Only 6.1 percent of the residents in Howard County, 8.3 percent in Harford and 8.8 percent in Anne Arundel are 65 and up.

The below-market rents of complexes such as Park View at Fullerton have made them highly desirable to seniors inside the Baltimore Beltway who want to live independently in and near the communities where they have worked and raised families. Most of the units will rent for around $428 per month.

"That's very inexpensive," observed George Genung of the National Association of Home Builders' senior housing council.

"It's a very hot niche," said Patrick Duffy, vice president of marketing for Shelter Properties LLC, the management subsidiary of the developer, the Baltimore-based Shelter Group. Shelter Properties manages about 8,900 units in 40 projects throughout the United States.

Shelter has become one of the largest developers of middle-income apartments for the elderly in the Baltimore-Washington corridor, using low-cost financing provided by local, state and federal governments.

One of the keys to its financing has been cash provided by the sale of federal tax credits to private corporations. Each state gets an allocation of these tax credits, for which affordable housing developers compete to use in their projects.

Without the tax credit financing, as well as loans provided by Baltimore County and the Maryland Department of Housing and Community Development, rents of $800 to $900 a month would be required, said Jeff Hettleman, project manager for Shelter.

At $428 a month, the one-bedroom units -- which average 650 square feet -- are frequently cheaper than the apartments where elderly renters are now living, according to Mr. Duffy.

There are restrictions, however.

To live at Park View at Fullerton, at least one of the apartment's renters must be 62 or older. Income cannot exceed $20,750 for an individual or $23,700 for a couple -- 60 percent of the Baltimore County median household income.

Most of the tenants will be paying their rent out of Social Security and small pension income, according to Mr. Duffy.

It's a segment, Mr. Duffy said, that has too much income to qualify for many rental-subsidy programs, but is not sufficiently affluent to afford market rents.

So these are people with somewhat limited options. "They're living in older, unrenovated apartments. They have to walk up three flights of stairs. There's not an emergency pull-cord in the bathroom," he noted.

Most of the tenants who are scheduled to start moving into the Fullerton complex later this month are from the surrounding communities, according to Ms. Truszkowski.

"This trailer opened on the 26th of January. All this has happened since the 26th of January," she said, indicating the red dots.

The location of the complex in Fullerton was no accident.
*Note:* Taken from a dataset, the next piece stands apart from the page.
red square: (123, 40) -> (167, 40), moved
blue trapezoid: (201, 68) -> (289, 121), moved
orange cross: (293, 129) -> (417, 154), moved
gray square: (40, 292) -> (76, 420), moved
Studies conducted by Shelter show that 23 percent of the population within a three-mile radius is over 55. The median household income of residents 65 to 74 is around $23,400.
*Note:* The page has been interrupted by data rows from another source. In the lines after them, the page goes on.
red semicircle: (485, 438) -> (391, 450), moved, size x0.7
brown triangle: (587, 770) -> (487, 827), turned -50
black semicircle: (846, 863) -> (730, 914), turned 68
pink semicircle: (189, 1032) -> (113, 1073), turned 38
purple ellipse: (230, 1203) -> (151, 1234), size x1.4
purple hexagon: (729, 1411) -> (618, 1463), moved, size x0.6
Since 1989, Shelter has developed nine apartment complexes in the Baltimore-Washington corridor targeted toward the middle-income elderly.

In addition to Park View at Fullerton, these are: Carriage Run in Columbia, which opened in 1994 with 104 units; Park Caton, Catonsville, 1991, 101 units; Park Chesaco, Rosedale, 1994, 109 units; Park Terrace, Dundalk, 1989, 101 units; Park View, Laurel, 1994, 153 units; Randallstown Terrace, Randallstown, 1994, 103 units; Timothy House, Towson, 1990, 112 units; and the Willows, Bladensburg, 1994, 102 units.

The Randallstown complex opened in February 1994 and was fully leased in two months, according to Mr. Duffy. Shelter is 0currently finishing Colonial Landing in Elkridge, with 100 units. The leasing office hasn't opened yet, Mr. Duffy said, but nearly 100 applications have been received.

"It's a market that's not served," he said.

The units at Park View at Fullerton include kitchens, individually controlled heating and air conditioning, wall-to-wall carpeting, wiring for telephones and cable television, and an emergency pull-cord in the bedroom and bathroom.

The three-story complex has an elevator, a community room with a kitchen, an electronically controlled lobby entry system, a laundry room and landscaped grounds.

The rear of the building, which sits at the end of Cardwell Avenue, off Belair Road, backs up to a farm.